In the listing below, locate the line containing "Give bounding boxes" and copy it and every line after it through the end, exactly as written, leaving out any pictures.

++++ Exercise material ++++

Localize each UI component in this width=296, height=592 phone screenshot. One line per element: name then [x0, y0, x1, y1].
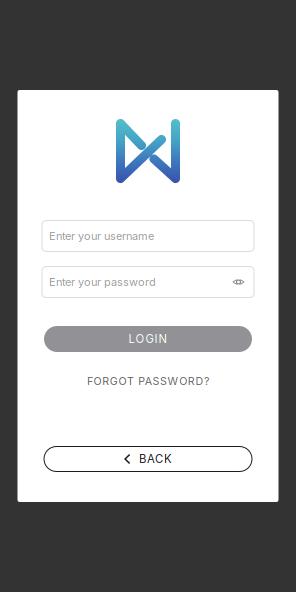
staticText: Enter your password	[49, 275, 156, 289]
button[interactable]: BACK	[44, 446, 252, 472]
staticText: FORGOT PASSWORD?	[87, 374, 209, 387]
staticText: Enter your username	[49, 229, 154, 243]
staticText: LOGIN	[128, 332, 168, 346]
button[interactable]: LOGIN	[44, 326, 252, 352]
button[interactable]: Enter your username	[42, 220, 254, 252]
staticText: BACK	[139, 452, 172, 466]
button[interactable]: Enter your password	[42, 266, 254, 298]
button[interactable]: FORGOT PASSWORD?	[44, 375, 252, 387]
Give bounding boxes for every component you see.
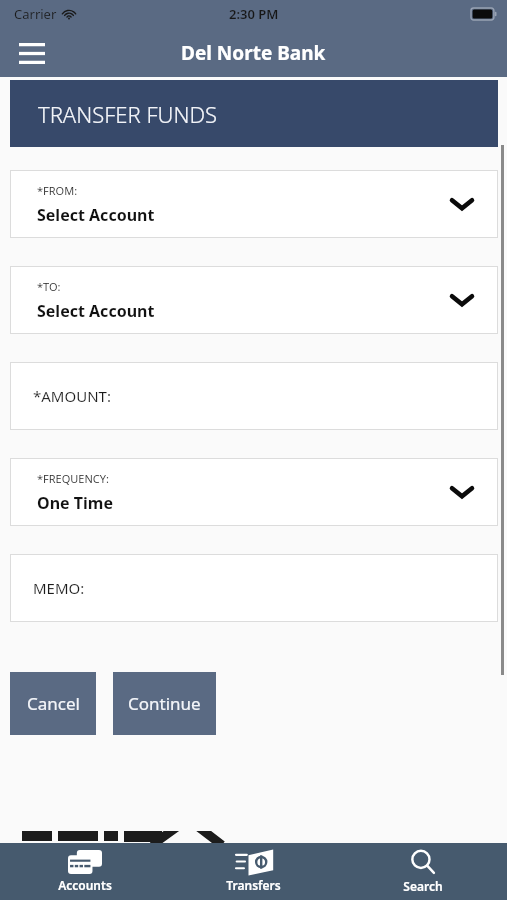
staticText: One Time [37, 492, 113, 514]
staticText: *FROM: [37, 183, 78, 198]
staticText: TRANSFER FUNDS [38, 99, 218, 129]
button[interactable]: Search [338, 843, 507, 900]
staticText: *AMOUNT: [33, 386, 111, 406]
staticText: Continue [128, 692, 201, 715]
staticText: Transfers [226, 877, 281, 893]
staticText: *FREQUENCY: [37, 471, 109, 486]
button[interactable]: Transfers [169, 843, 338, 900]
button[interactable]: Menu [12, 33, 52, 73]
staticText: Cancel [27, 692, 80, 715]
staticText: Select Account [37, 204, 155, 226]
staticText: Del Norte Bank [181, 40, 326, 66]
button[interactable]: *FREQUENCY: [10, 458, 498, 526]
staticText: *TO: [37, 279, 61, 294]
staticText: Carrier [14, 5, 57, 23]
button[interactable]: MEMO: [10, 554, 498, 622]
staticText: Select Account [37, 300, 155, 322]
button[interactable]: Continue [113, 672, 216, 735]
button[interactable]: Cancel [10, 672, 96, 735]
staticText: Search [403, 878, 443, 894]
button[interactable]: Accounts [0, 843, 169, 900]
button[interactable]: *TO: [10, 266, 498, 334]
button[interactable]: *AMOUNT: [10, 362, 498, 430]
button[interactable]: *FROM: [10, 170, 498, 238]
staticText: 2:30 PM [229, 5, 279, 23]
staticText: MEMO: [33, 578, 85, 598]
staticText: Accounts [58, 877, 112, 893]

++++

• _Response to this task_
Give bounding boxes for every component you see.
staticText: One Time [37, 492, 113, 514]
staticText: *FROM: [37, 183, 78, 198]
staticText: TRANSFER FUNDS [38, 99, 218, 129]
button[interactable]: Search [338, 843, 507, 900]
staticText: *AMOUNT: [33, 386, 111, 406]
staticText: Continue [128, 692, 201, 715]
staticText: Transfers [226, 877, 281, 893]
staticText: *FREQUENCY: [37, 471, 109, 486]
button[interactable]: Transfers [169, 843, 338, 900]
button[interactable]: Menu [12, 33, 52, 73]
staticText: Cancel [27, 692, 80, 715]
staticText: Select Account [37, 204, 155, 226]
staticText: Del Norte Bank [181, 40, 326, 66]
button[interactable]: *FREQUENCY: [10, 458, 498, 526]
staticText: *TO: [37, 279, 61, 294]
staticText: Carrier [14, 5, 57, 23]
button[interactable]: MEMO: [10, 554, 498, 622]
staticText: Select Account [37, 300, 155, 322]
button[interactable]: Continue [113, 672, 216, 735]
button[interactable]: Cancel [10, 672, 96, 735]
staticText: Search [403, 878, 443, 894]
button[interactable]: Accounts [0, 843, 169, 900]
button[interactable]: *TO: [10, 266, 498, 334]
button[interactable]: *AMOUNT: [10, 362, 498, 430]
button[interactable]: *FROM: [10, 170, 498, 238]
staticText: 2:30 PM [229, 5, 279, 23]
staticText: MEMO: [33, 578, 85, 598]
staticText: Accounts [58, 877, 112, 893]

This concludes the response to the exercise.